◆ EXERCISE OBJECTIVE: With pictures omitted, output the records below exactly as they appear.

◆ DATA EXTRACT:
════

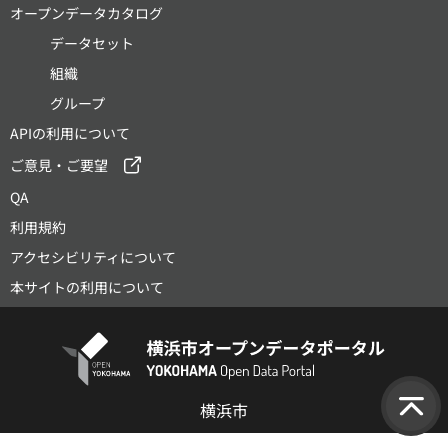
オープンデータカタログ
データセット
組織
グループ
APIの利用について
ご意見・ご要望
QA
利用規約
アクセシビリティについて
本サイトの利用について
横浜市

════

◆ WRITTEN RESPONSE:
オープンデータカタログ
データセット
組織
グループ
APIの利用について
ご意見・ご要望
QA
利用規約
アクセシビリティについて
本サイトの利用について
横浜市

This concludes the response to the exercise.